● Task requirements
Make an exact copy of the records below, leaving every image out.

** Opening Data provided block **

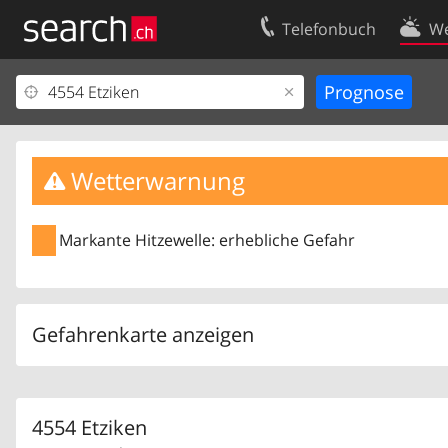
Telefonbuch
We
Ihr Eintrag
Kontakt
Kundencenter Geschäftskunden
Nutzungsbed
Impressum
Datenschutze
Wetterwarnung
Markante Hitzewelle: erhebliche Gefahr
Gefahrenkarte anzeigen
4554 Etziken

** Closing Data provided block **

● Task output
Telefonbuch
We
Ihr Eintrag
Kontakt
Kundencenter Geschäftskunden
Nutzungsbed
Impressum
Datenschutze
Wetterwarnung
Markante Hitzewelle: erhebliche Gefahr
Gefahrenkarte anzeigen
4554 Etziken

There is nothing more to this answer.